The Handbook for all Sexist Controll Freaks Aug 7, 2006
In my review for Nancy Wilson's book "The Fruit of her Hands", I mentioned how Ms. Wilson seemed constantly nervous about displeasing her husband. Now I know why; her husband is nothing short of sexist and controlling, not only of his wife but apparently of his entire church. His statement that the women in his church aren't allowed to read this book should be the first clue, but that's just one of several extremely offensive statements. There's hardly a thing in this entire book regarding women or marriage that I found helpful or even Biblical. Wilson indicated that we should question everything the modern woman does, even going to college! Does he really expect us to pull women out of college in the name of Christianity? But then, if he thinks women are made simply to get married and bear children, I guess it's not surprising that he doesn't think we should have educations. Here's a little shocker, Wilson: women are meant to do far more than marry. This is proved by the fact that Eve was given a brain as well as Adam.
One of the main things that angered me about this book was that Wilson shamelessly ripped Bible passages out of context in order to support his ridiculously sexist views. As an example, he listed a passage in which God, while furiously addressing men in a certain village, said "Women rule over you and children oppress you." You get the sarcasm there? He was obviously accusing those men of being utterly spineless and saying they needed to stand up for themselves. Wilson, however, took his angry and very sarcastic words to mean that God doesn't want women to be leaders, ever. Um, WHERE did he get that? That particular Bible passage was addressing a certain group of weak men, NOT all mankind. The passage didn't even really have anything to do with women, so to rip that out of context and interpret it as God's words for all mankind is simply nonsense; only a man with an agenda could find such ridiculous meaning behind something like that.
Calling female leadership a curse is one of the most lame things you could possibly do considering all the leading females in the Bible, including Deborah, who helped lead a battle, counseled men and operated as a judge, and had a song made in her honor. This book, unlike the Bible, is chock-full of images of spineless women. Before all the feminists get mad, though, let me assure you that Wilson gives plenty of bad advice for men too, even saying that the husband's solely responsible for any problem in the marriage and the household. Wilson even scolds men who let their wives work, saying that if men can't provide for their wives enough by themselves, they fail as husbands. I found this almost amusingly offensive; have you looked at the job market, Wilson? Haven't you ever seen good husbands struggling to provide for their families? Not only does he imply that women are simpletons who need caring for, but he seems determined to dump the world on men's shoulders and this is simply not right. Several times he acts as though he believes marriage to simply be a contract ("I'll provide for you if you bear me children") and he even goes so far as to say that sex is just a duty and doesn't need any spark to be enjoyed. Wilson gives the impression of a guy so sequestered in his own little church and beliefs that he's totally unaware of how the real world works, not to mention how real minds work. His matter-of-fact, almost dull tone in the book imply that he's just a guy laying out all the facts and we should act accordingly. I find it hard to believe that he expects us to accept these ideas as Christian behavior.

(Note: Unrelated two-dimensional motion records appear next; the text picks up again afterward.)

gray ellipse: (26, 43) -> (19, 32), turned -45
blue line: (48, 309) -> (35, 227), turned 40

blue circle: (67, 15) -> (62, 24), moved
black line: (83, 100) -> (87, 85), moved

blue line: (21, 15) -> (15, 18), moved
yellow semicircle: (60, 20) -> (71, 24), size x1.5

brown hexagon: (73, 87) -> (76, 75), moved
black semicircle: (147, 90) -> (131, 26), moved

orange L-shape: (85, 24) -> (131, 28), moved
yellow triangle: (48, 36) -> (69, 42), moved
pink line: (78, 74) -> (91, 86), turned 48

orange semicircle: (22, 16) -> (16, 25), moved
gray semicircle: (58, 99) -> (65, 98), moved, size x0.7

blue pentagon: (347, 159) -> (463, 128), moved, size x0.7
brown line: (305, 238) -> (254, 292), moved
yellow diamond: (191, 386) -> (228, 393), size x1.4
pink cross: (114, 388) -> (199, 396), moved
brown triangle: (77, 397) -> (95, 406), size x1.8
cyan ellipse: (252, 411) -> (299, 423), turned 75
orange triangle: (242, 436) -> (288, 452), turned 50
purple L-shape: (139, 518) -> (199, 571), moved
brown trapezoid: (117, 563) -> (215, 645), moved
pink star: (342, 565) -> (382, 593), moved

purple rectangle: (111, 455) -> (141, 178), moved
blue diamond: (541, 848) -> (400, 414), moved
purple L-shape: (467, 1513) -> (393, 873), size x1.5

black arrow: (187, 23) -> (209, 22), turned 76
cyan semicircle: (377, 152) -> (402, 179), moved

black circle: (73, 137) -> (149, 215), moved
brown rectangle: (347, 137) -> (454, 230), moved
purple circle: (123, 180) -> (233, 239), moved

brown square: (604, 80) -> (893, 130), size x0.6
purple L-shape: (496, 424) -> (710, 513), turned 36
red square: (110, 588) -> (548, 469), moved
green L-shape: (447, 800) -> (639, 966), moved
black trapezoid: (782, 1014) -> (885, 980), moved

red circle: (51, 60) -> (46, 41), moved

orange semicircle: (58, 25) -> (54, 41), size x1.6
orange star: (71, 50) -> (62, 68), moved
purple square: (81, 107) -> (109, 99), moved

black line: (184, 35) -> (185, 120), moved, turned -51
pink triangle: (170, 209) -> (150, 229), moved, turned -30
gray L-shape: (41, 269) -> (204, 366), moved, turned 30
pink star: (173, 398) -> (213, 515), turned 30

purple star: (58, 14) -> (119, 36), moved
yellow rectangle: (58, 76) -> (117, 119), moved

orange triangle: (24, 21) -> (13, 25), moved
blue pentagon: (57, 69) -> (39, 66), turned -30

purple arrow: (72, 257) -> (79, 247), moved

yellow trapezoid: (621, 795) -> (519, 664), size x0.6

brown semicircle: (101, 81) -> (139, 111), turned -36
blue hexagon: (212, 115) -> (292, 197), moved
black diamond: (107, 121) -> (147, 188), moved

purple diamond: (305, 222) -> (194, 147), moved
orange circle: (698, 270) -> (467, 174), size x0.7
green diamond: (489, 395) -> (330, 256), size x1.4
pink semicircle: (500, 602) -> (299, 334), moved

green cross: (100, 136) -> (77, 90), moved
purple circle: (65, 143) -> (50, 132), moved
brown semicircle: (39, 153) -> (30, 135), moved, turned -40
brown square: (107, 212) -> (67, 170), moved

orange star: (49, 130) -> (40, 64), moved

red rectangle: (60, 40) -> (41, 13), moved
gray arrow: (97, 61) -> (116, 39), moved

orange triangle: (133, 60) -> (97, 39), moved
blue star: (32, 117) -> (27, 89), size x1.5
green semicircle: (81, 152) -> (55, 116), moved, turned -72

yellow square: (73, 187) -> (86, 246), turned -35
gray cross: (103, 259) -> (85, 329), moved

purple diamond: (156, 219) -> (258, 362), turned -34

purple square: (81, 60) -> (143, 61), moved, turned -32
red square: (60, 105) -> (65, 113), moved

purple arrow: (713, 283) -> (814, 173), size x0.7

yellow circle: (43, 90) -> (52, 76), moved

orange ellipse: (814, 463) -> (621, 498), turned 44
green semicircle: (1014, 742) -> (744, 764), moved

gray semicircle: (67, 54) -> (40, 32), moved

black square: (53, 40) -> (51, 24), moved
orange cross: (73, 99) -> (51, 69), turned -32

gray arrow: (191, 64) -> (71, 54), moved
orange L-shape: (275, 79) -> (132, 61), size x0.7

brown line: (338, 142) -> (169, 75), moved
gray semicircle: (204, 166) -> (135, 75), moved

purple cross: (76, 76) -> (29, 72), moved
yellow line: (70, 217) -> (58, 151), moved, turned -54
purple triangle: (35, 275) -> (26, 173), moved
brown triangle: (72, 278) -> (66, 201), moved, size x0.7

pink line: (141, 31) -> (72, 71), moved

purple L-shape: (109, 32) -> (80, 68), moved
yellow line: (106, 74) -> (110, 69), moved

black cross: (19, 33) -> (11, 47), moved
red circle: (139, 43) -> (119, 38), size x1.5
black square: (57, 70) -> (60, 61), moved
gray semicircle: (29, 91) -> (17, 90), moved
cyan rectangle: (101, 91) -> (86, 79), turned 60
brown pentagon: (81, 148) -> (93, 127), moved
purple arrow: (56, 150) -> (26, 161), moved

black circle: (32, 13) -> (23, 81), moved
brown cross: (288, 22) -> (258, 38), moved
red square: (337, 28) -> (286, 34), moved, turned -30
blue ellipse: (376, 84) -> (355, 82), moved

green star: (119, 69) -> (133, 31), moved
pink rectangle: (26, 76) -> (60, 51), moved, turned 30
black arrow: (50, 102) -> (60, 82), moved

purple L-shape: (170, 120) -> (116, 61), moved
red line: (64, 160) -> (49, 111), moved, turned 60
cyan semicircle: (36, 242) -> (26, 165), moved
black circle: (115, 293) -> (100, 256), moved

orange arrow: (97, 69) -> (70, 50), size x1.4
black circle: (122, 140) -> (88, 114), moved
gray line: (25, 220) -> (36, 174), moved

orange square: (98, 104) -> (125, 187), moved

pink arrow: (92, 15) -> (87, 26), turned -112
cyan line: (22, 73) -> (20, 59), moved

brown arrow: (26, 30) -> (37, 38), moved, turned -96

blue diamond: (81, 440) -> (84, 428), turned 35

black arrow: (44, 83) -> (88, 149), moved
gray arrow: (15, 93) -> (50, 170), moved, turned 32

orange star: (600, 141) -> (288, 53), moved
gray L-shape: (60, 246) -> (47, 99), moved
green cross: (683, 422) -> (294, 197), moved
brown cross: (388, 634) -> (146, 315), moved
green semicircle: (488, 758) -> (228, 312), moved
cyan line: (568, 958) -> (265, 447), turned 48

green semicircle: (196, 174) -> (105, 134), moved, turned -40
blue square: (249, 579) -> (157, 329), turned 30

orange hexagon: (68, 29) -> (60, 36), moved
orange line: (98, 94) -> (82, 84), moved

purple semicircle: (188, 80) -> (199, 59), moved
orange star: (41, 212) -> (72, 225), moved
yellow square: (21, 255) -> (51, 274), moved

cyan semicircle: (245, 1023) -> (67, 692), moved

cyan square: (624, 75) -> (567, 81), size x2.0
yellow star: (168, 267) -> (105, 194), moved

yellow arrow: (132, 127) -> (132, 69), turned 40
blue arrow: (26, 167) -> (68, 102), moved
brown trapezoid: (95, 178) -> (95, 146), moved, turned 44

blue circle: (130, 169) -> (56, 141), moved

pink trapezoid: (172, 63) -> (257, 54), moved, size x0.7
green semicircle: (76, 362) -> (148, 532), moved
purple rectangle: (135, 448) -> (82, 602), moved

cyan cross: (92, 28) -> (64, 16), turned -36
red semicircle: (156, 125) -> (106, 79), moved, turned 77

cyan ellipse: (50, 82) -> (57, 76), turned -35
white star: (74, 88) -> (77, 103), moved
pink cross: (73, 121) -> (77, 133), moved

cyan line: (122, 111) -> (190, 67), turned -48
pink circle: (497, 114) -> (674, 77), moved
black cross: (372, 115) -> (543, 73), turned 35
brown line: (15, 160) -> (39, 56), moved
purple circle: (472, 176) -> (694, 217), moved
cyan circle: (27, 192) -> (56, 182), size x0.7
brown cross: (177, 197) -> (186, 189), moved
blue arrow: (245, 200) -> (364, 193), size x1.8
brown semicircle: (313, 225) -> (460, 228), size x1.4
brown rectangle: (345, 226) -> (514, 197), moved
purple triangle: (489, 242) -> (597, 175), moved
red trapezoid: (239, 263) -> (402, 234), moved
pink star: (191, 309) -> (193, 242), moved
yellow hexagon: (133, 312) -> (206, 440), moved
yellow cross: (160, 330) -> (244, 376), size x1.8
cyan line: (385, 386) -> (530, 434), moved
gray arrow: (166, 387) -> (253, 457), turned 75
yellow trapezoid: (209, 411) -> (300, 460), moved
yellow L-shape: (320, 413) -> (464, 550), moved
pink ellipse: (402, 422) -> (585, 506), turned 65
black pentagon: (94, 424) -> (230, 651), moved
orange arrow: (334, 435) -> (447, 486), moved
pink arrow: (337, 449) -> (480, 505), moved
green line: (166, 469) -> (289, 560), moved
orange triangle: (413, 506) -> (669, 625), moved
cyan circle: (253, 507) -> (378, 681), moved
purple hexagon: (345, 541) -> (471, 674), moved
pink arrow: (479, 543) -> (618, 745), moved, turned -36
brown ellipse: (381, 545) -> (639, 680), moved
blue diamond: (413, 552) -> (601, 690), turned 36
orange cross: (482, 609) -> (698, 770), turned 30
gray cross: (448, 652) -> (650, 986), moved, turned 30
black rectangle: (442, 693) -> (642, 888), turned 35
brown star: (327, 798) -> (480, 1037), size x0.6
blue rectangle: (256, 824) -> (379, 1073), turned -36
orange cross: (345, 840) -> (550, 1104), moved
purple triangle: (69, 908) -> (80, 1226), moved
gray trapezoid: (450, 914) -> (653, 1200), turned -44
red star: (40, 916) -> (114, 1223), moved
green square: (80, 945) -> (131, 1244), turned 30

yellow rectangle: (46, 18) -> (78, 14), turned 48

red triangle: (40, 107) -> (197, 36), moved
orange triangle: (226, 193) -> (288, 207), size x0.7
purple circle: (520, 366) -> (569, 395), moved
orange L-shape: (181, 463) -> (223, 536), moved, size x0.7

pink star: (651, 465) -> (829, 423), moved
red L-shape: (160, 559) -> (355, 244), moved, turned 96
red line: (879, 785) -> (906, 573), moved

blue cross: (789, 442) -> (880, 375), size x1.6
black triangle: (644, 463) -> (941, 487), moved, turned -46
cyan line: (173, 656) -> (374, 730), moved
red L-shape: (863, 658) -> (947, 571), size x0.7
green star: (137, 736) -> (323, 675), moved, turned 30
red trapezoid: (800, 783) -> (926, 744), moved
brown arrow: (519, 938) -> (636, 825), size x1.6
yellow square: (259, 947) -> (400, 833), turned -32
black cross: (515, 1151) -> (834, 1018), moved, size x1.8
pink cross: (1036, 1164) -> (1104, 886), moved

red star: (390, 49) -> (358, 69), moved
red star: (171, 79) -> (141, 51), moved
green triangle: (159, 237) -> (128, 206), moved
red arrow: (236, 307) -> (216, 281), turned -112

Changed My Life Apr 28, 2005
As a husband of 27 years and a father of six children, as well as, a serious student of the Bible, this book changed my life and my behavior towards my wife.
Wilson sets forth the principles of a "Federal Husband" so clearly, that in the vast majority of instances, to argue with the points Wilson makes is to argue with God. Perhaps the most important lesson I learned is found on p 18 where Wilson states, "As Christ assumed responsibility for things He didn't do, so husbands should be willing to do the same for their wives."
Essentially, I learned - unforgetably from this book - that I am responsible for the condition of both my marriage and my family. If anyone is to receive blame, it is to be me!